The application goes in deadlock if launched with more than 2 processes. With 2 processes the application works but no write on "out" is performed. This code works with a linux mpi distribution, the problem seems to be only in the microsoft version. Any help ?


Solution

  • Firstly, each MPI process is performing two communications: a single send and a single receive. So you need to have storage for two requests (MPI_Request req[2]) and two status checks (MPI_Status status[2]).

    Secondly, you need to wait after you call the non-blocking send/recvs to ensure that they finish properly.

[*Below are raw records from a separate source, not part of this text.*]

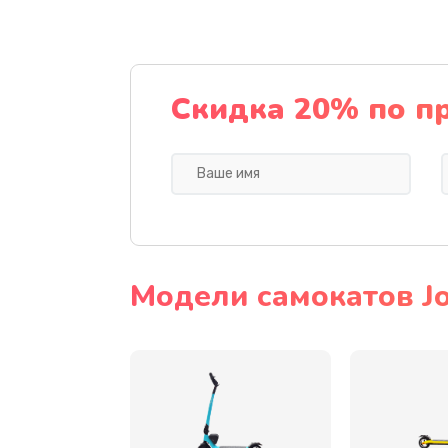
Замена датчика холла
Скидка 20% по п
Замена элемента освещения
Замена амортизаторов
Замена подшипников
Устранение люфта
Модели самокатов J
Замена резины
Замена камеры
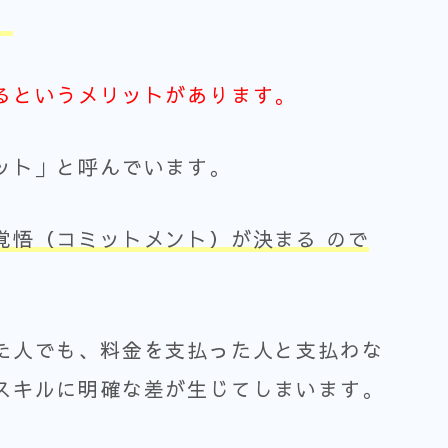
。
るというメリットがあります。
ット」と呼んでいます。
覚悟（コミットメント）が決まる
ので
た人でも、料金を支払った人と支払わな
スキルに明確な差が生じてしまいます。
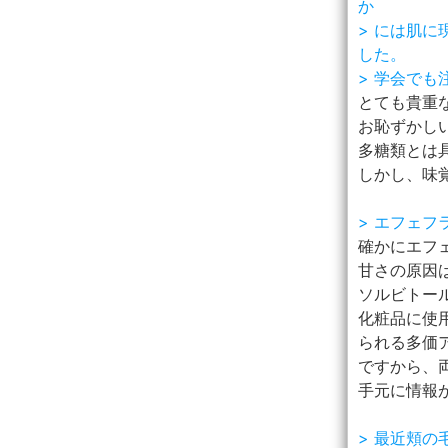
か
> には肌
した。
> 学会で
とても貴重
お恥ずかしい
多糖類とは
しかし、味
> エフェ
確かにエフ
甘さの原因
ソルビトー
化粧品に使
られる多価
ですから、
手元に情報
> 最近頬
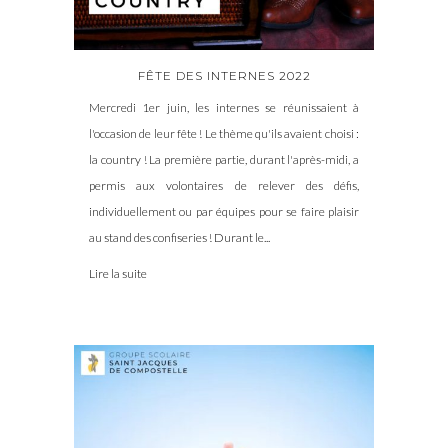
FÊTE DES INTERNES 2022
Mercredi 1er juin, les internes se réunissaient à
l'occasion de leur fête ! Le thème qu'ils avaient choisi :
la country ! La première partie, durant l'après-midi, a
permis aux volontaires de relever des défis,
individuellement ou par équipes pour se faire plaisir
au stand des confiseries ! Durant le...
Lire la suite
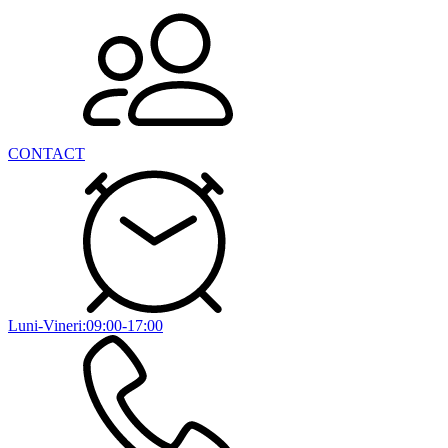
CONTACT
Luni-Vineri:09:00-17:00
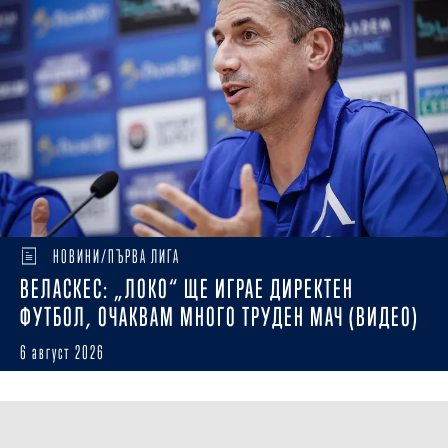
НОВИНИ/ПЪРВА ЛИГА
ВЕЛАСКЕС: „ЛОКО“ ЩЕ ИГРАЕ ДИРЕКТЕН
ФУТБОЛ, ОЧАКВАМ МНОГО ТРУДЕН МАЧ (ВИДЕО)
6 август 2026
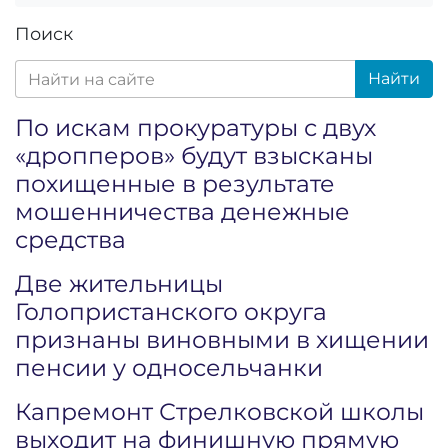
Поиск
Найти
По искам прокуратуры с двух
«дропперов» будут взысканы
похищенные в результате
мошенничества денежные
средства
Две жительницы
Голопристанского округа
признаны виновными в хищении
пенсии у односельчанки
Капремонт Стрелковской школы
выходит на финишную прямую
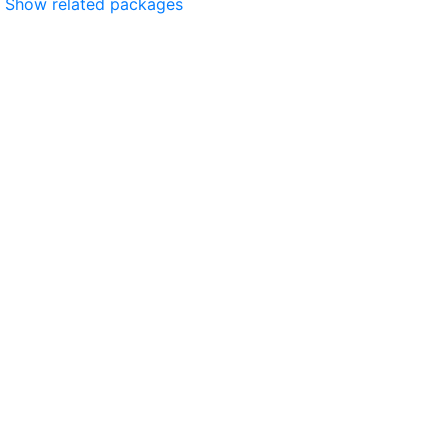
Show related packages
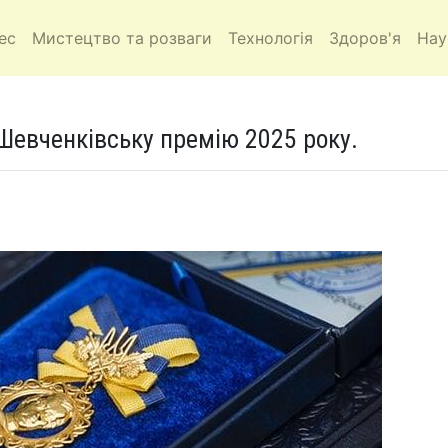
ес
Мистецтво та розваги
Технологія
Здоров'я
Нау
Шевченківську премію 2025 року.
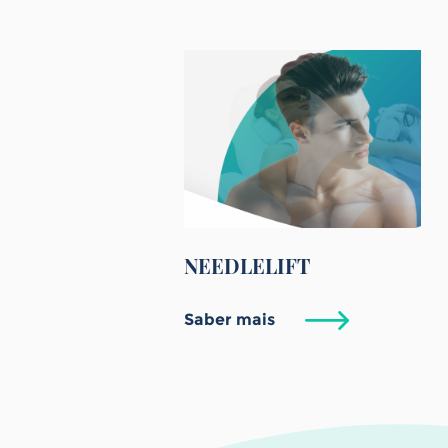
NEEDLELIFT
Saber mais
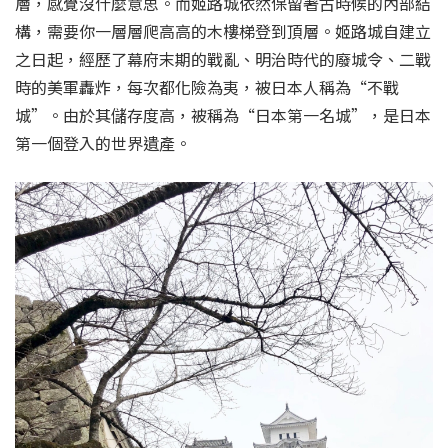
層，感覺沒什麼意思。而姬路城依然保留著古時候的內部結
構，需要你一層層爬高高的木樓梯登到頂層。姬路城自建立
之日起，經歷了幕府末期的戰亂、明治時代的廢城令、二戰
時的美軍轟炸，每次都化險為夷，被日本人稱為“不戰
城”。由於其儲存度高，被稱為“日本第一名城”，是日本
第一個登入的世界遺產。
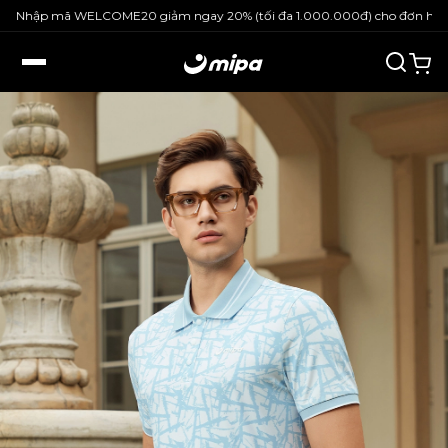
Nhập mã WELCOME20 giảm ngay 20% (tối đa 1.000.000đ) cho đơn hàng n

    MPI_Isend(&val, 1, MPI_INT, receiver, 1, MPI_COMM_WORLD, &req[0]);
    MPI_Irecv(&out, 1, MPI_INT, sender, 1, MPI_COMM_WORLD, &req[1]);
    
    // While the communication is happening, here you can overlap computation
    // on data that is NOT being currently communicated, with the communication of val/out
    
    MPI_Waitall(2, req, status);
    
    // Now both the send and receive have been finished for this process, 
    // and we can access out, assured that it is valid
    
    printf ("Rank: %d , Value: %d\n", taskid, out);
    

    As to why this worked on a Linux distribution, and not the Microsoft one... I can only assume that under-the-hood the Linux implementation is effectively implementing non-blocking communication as blocking communication. That is, they're "cheating" and finishing your communication for you before it should be completed. This makes it easier on them because they wouldn't have to track as much information about the communication, but it also ruins your ability to overlap computation and communication. You should NOT rely on this to work.